Work task: Establish how many lines in the entries hold the string "sono". The number by itself is the whole answer.

Entries shown:
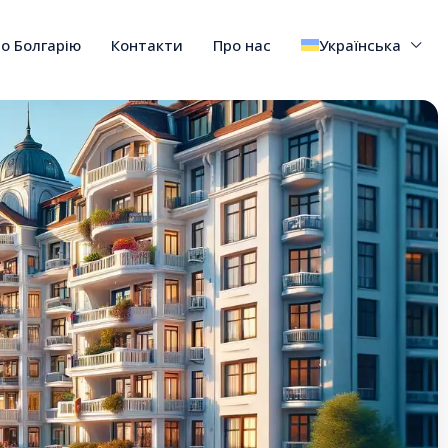
о Болгарію
Контакти
Про нас
Українська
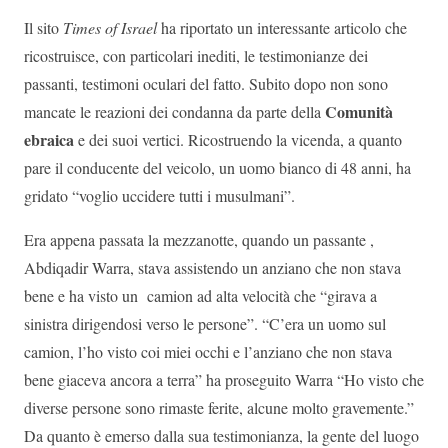
Il sito
Times of Israel
ha riportato un interessante articolo che
ricostruisce, con particolari inediti, le testimonianze dei
passanti, testimoni oculari del fatto. Subito dopo non sono
Comunità
mancate le reazioni dei condanna da parte della
ebraica
e dei suoi vertici. Ricostruendo la vicenda, a quanto
pare il conducente del veicolo, un uomo bianco di 48 anni, ha
gridato “voglio uccidere tutti i musulmani”.
Era appena passata la mezzanotte, quando un passante ,
Abdiqadir Warra, stava assistendo un anziano che non stava
bene e ha visto un camion ad alta velocità che “girava a
sinistra dirigendosi verso le persone”. “C’era un uomo sul
camion, l’ho visto coi miei occhi e l’anziano che non stava
bene giaceva ancora a terra” ha proseguito Warra “Ho visto che
diverse persone sono rimaste ferite, alcune molto gravemente.”
Da quanto è emerso dalla sua testimonianza, la gente del luogo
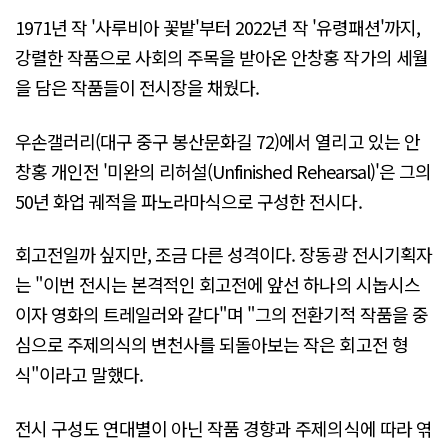
1971년 작 '사루비아 꽃밭'부터 2022년 작 '유령패션'까지,
강렬한 작품으로 사회의 주목을 받아온 안창홍 작가의 세월
을 담은 작품들이 전시장을 채웠다.
우손갤러리(대구 중구 봉산문화길 72)에서 열리고 있는 안
창홍 개인전 '미완의 리허설(Unfinished Rehearsal)'은 그의
50년 화업 궤적을 파노라마식으로 구성한 전시다.
회고전일까 싶지만, 조금 다른 성격이다. 장동광 전시기획자
는 "이번 전시는 본격적인 회고전에 앞선 하나의 시놉시스
이자 영화의 트레일러와 같다"며 "그의 전환기적 작품을 중
심으로 주제의식의 변천사를 되돌아보는 작은 회고전 형
식"이라고 말했다.
전시 구성도 연대별이 아닌 작품 경향과 주제의식에 따라 엮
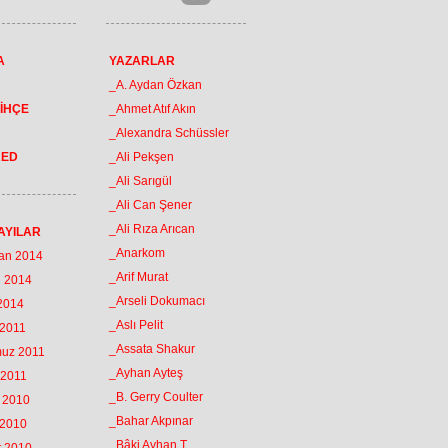
A
YAZARLAR
_A. Aydan Özkan
İHÇE
_Ahmet Atıf Akın
_Alexandra Schüssler
RED
_Ali Pekşen
_Ali Sarıgül
_Ali Can Şener
_Ali Rıza Arıcan
AYILAR
_Anarkom
ran 2014
_Arif Murat
n 2014
_Arseli Dokumacı
 2014
_Aslı Pelit
 2011
_Assata Shakur
muz 2011
_Ayhan Ayteş
 2011
_B. Gerry Coulter
k 2010
_Bahar Akpınar
 2010
_Bâki Ayhan T.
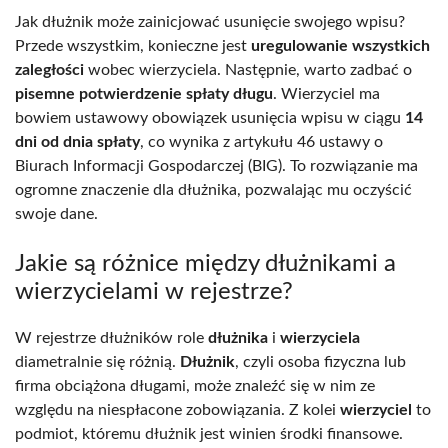
Jak dłużnik może zainicjować usunięcie swojego wpisu?
Przede wszystkim, konieczne jest
uregulowanie wszystkich
zaległości
wobec wierzyciela. Następnie, warto zadbać o
pisemne potwierdzenie spłaty długu
. Wierzyciel ma
bowiem ustawowy obowiązek usunięcia wpisu w ciągu
14
dni od dnia spłaty
, co wynika z artykułu 46 ustawy o
Biurach Informacji Gospodarczej (BIG). To rozwiązanie ma
ogromne znaczenie dla dłużnika, pozwalając mu oczyścić
swoje dane.
Jakie są różnice między dłużnikami a
wierzycielami w rejestrze?
W rejestrze dłużników role
dłużnika
i
wierzyciela
diametralnie się różnią.
Dłużnik
, czyli osoba fizyczna lub
firma obciążona długami, może znaleźć się w nim ze
względu na niespłacone zobowiązania. Z kolei
wierzyciel
to
podmiot, któremu dłużnik jest winien środki finansowe.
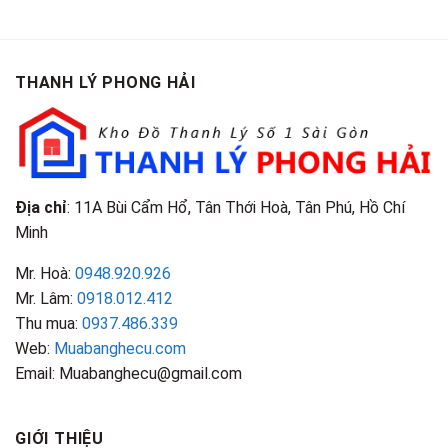
Gì?
Cũ
Cao
Gội
Phân
Giá
Tại
Là
Loại
Cao
TPHCM
Gì?
&
Tại
Phân
Đặc
TPHCM
THANH LÝ PHONG HẢI
Loại
Điểm
&
Nhận
Đặc
Biết
Điểm
Nhận
Biết
Địa chỉ
: 11A Bùi Cẩm Hổ, Tân Thới Hoà, Tân Phú, Hồ Chí
Minh
Mr. Hoà:
0948.920.926
Mr. Lâm:
0918.012.412
Thu mua:
0937.486.339
Web:
Muabanghecu.com
Email: Muabanghecu@gmail.com
GIỚI THIỆU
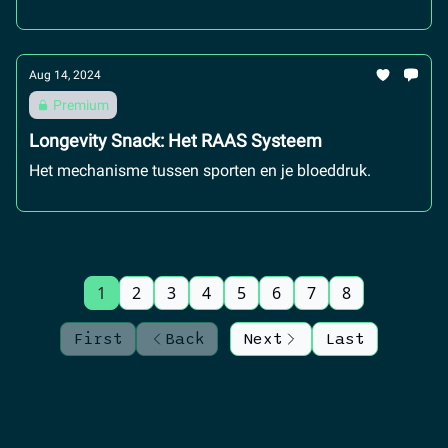
Aug 14, 2024
Premium
Longevity Snack: Het RAAS Systeem
Het mechanisme tussen sporten en je bloeddruk.
1
2
3
4
5
6
7
8
First
Back
Next
Last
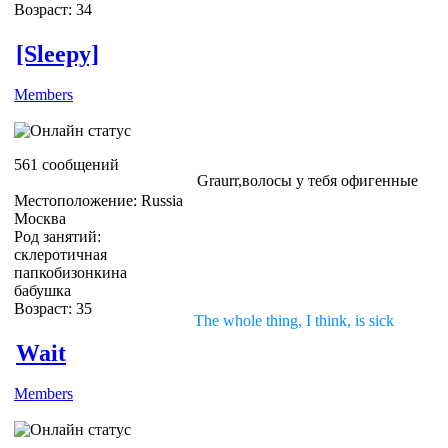
Возраст: 34
[Sleepy]
Members
561 сообщений
Graurr,волосы у тебя офигенные
Местоположение: Russia
Москва
Род занятий:
склеротичная
папкобизонкина
бабушка
Возраст: 35
The whole thing, I think, is sick
Wait
Members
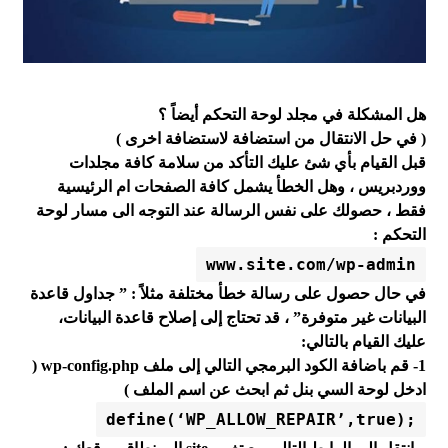
هل المشكلة في مجلد لوحة التحكم أيضاً ؟
( في حل الانتقال من استضافة لاستضافة اخرى )
قبل القيام بأي شئ عليك التأكد من سلامة كافة مجلدات
ووردبريس ، وهل الخطأ يشمل كافة الصفحات ام الرئيسية
فقط ، حصولك على نفس الرسالة عند التوجه الى مسار لوحة
التحكم :
www.site.com/wp-admin
في حال حصول على رسالة خطأ مختلفة مثلاً : ” جداول قاعدة
البيانات غير متوفرة” ، قد تحتاج إلى إصلاح قاعدة البيانات،
عليك القيام بالتالي:
1- قم باضافة الكود البرمجي التالي إلى ملف wp-config.php (
ادخل لوحة السي بنل ثم ابحث عن اسم الملف )
define(‘WP_ALLOW_REPAIR’,true);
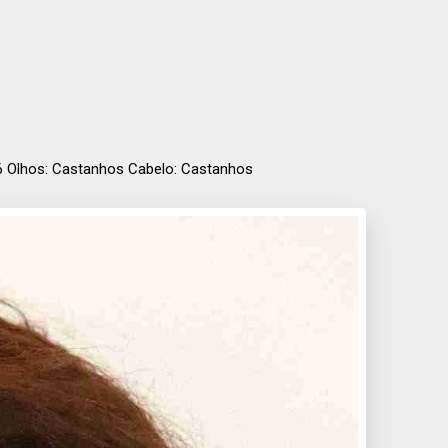
 36 Olhos: Castanhos Cabelo: Castanhos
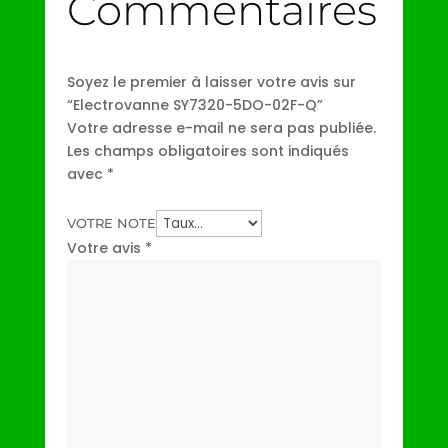
Commentaires
Soyez le premier à laisser votre avis sur
“Electrovanne SY7320-5DO-02F-Q”
Votre adresse e-mail ne sera pas publiée.
Les champs obligatoires sont indiqués
avec
*
VOTRE NOTE
Votre avis
*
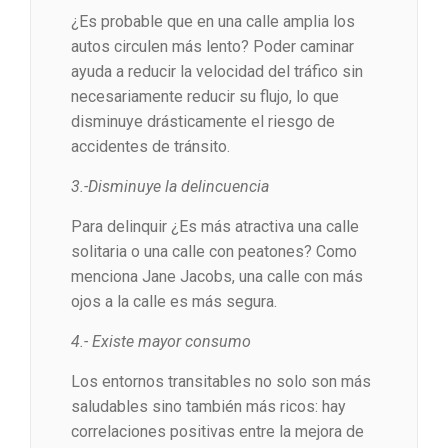
¿Es probable que en una calle amplia los
autos circulen más lento? Poder caminar
ayuda a reducir la velocidad del tráfico sin
necesariamente reducir su flujo, lo que
disminuye drásticamente el riesgo de
accidentes de tránsito.
3.-Disminuye la delincuencia
Para delinquir ¿Es más atractiva una calle
solitaria o una calle con peatones? Como
menciona Jane Jacobs, una calle con más
ojos a la calle es más segura.
4.- Existe mayor consumo
Los entornos transitables no solo son más
saludables sino también más ricos: hay
correlaciones positivas entre la mejora de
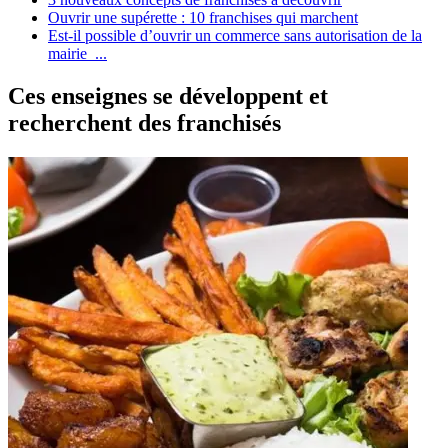
Ouvrir une supérette : 10 franchises qui marchent
Est-il possible d’ouvrir un commerce sans autorisation de la
mairie ...
Ces enseignes se développent et
recherchent des franchisés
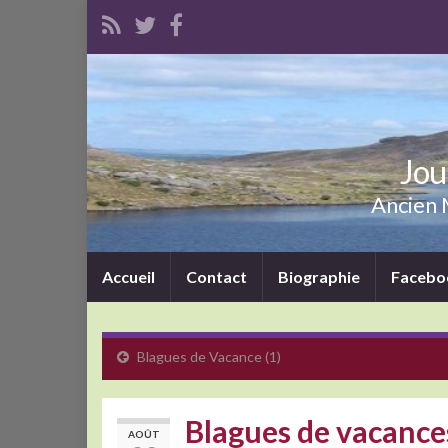
Jou
Ancien M
Accueil
Contact
Biographie
Facebo
Blagues de Vacance (1)
Blagues de vacances
AOÛT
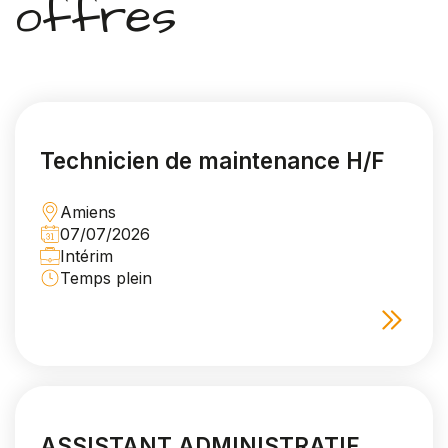
offres
Technicien de maintenance H/F
Amiens
07/07/2026
Intérim
Temps plein
ASSISTANT ADMINISTRATIF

Your response: 2